Saved entries
%%
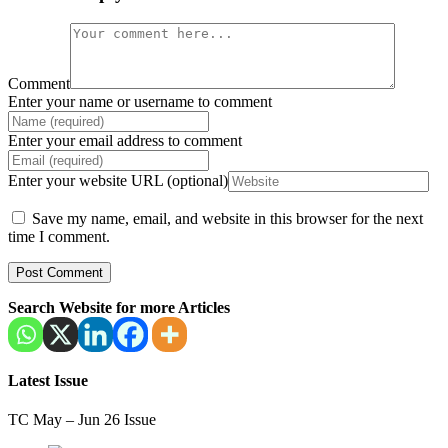
Comment
Enter your name or username to comment
Enter your email address to comment
Enter your website URL (optional)
Save my name, email, and website in this browser for the next
time I comment.
Search Website for more Articles
Latest Issue
TC May – Jun 26 Issue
%%
**Task objective:** Return exactly the lines in the records above, beginning with the one that holds "Enter your name or username to comment" and ending with the last.

**Problem solution:**
Enter your name or username to comment
Enter your email address to comment
Enter your website URL (optional)
Save my name, email, and website in this browser for the next
time I comment.
Search Website for more Articles
Latest Issue
TC May – Jun 26 Issue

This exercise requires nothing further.